Later, however, it emerged that fence posts - yes, fence posts - were responsible, apparently for all seven breaks.

As explained by TalkTalk's Dido Harding, "Openreach engineers identified cables that had been damaged by a fence post yesterday. Three cables have been replaced earlier this morning and work continues to connect them."

As implausible as it sounded, this story was repeated by Sky, with a spokesperson saying, "Third party installation of fence posts had caused multiple fibre cable breaks."

Well, as reassuring as it might be to have an explanation of the reasons for the disruption, it unfortunately doesn't change the fact that many customers are still without a reliable broadband connection, as exemplified by the tweets below:

The tweet above raises a highly relevant question, which is that of whether customers who experience disruptions to service are entitled to compensation.
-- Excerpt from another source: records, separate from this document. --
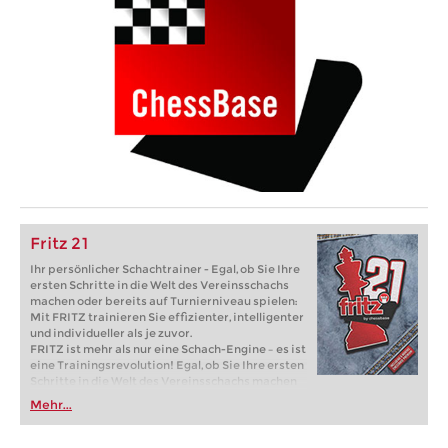
Fritz 21
Ihr persönlicher Schachtrainer - Egal, ob Sie Ihre
ersten Schritte in die Welt des Vereinsschachs
machen oder bereits auf Turnierniveau spielen:
Mit FRITZ trainieren Sie effizienter, intelligenter
und individueller als je zuvor.
FRITZ ist mehr als nur eine Schach-Engine – es ist
eine Trainingsrevolution! Egal, ob Sie Ihre ersten
Schritte in die Welt des Vereinsschachs machen
oder bereits auf Turnierniveau spielen: Mit
Mehr...
FRITZ trainieren Sie effizienter, intelligenter und
individueller als je zuvor.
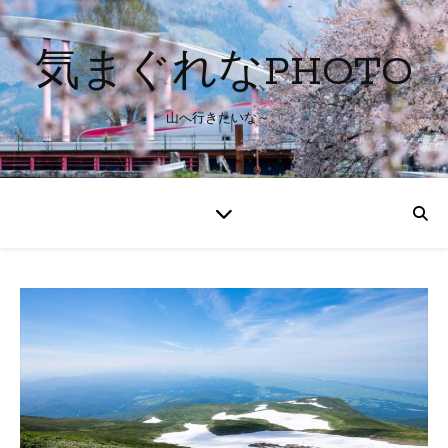
気まぐれなPHOTO
山へ行きたいな～。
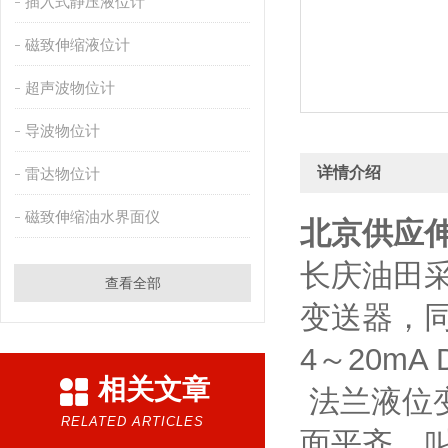
插入式静压液位计
磁致伸缩液位计
超声波物位计
导波物位计
详情介绍
雷达物位计
磁致伸缩油水界面仪
北京供应
长庆油田
查看全部
变送器，同
4～20m
相关文章
法兰液位
RELATED ARTICLES
面平齐，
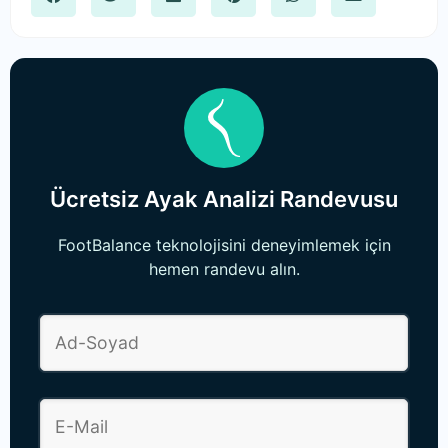
Ücretsiz Ayak Analizi Randevusu
FootBalance teknolojisini deneyimlemek için
hemen randevu alın.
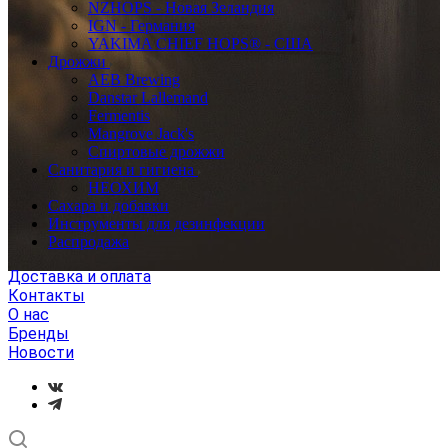
NZHOPS - Новая Зеландия
IGN - Германия
YAKIMA CHIEF HOPS® - США
Дрожжи
AEB Brewing
Danstar Lallemand
Fermentis
Mangrove Jack's
Спиртовые дрожжи
Санитария и гигиена
НЕОХИМ
Сахара и добавки
Инструменты для дезинфекции
Распродажа
Доставка и оплата
Контакты
О нас
Бренды
Новости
The short answer to this is that, while they aren't entitled to a full refund on their monthly bill, they have the right to ask their provider for compensation for the days they lack a service.

And as this latest map from the Down Detector website would suggest, there may be a few Sky customers, for example, in line for such compensation:

Downtime map

Source: downdetector.co.uk

Other networks

At the moment, the expectation is that most services will be restored by this evening, although given that the situation is ongoing there's no guarantee of this.

Yet what the whole episode offers a timely reminder of is that there's also no guarantee in general of a completely reliable broadband service.

For example, in May it was reported that Virgin Media customers were experiencing similar outages, and that some had done so on and off since the beginning of the year.

In fact, as reports of the latest Openreach-related outage keep coming in, the Down Detector website also reveals that Virgin Media are having new issues of their own with lapses in service:

Virgin downtime

Source: downdetector.co.uk

This goes to show that problems with broadband disruptions aren't restricted to any particular providers, and are common to the vast majority of them. As such, the latest wave of outages isn't really news, but rather an amplification of what goes on more often than most providers care to admit.

Fact of life

On the one hand, this underlines the need for Ofcom to follow through with their proposals to introduce automatic compensation across the board, so that ISPs will be motivated to resolve problems as soon as they arise, or perhaps even preemptively.

Yet on the other, it underlines the specific nature of broadband and the broadband industry.

Namely, while broadband is sold as a consumer item and expected to deliver customer satisfaction in the same dependable way as an iPhone, television or car, it is in fact infrastructure.

And like other parts of the UK's infrastructure - such as the railways and the roads - its reliability is bound up with the environment in which its cables and ducts are laid.

Because of this, it's liable to regional variations in performance, to interference and to losses of service, and no amount of dressing it up as a standardised product will change this.

And ultimately, even though this suggests that occasional broadband unreliability might be fact of life, it does at least signal once again that automatic compensation has to be introduced. Because this would be at least one thing the industry could guarantee their customers.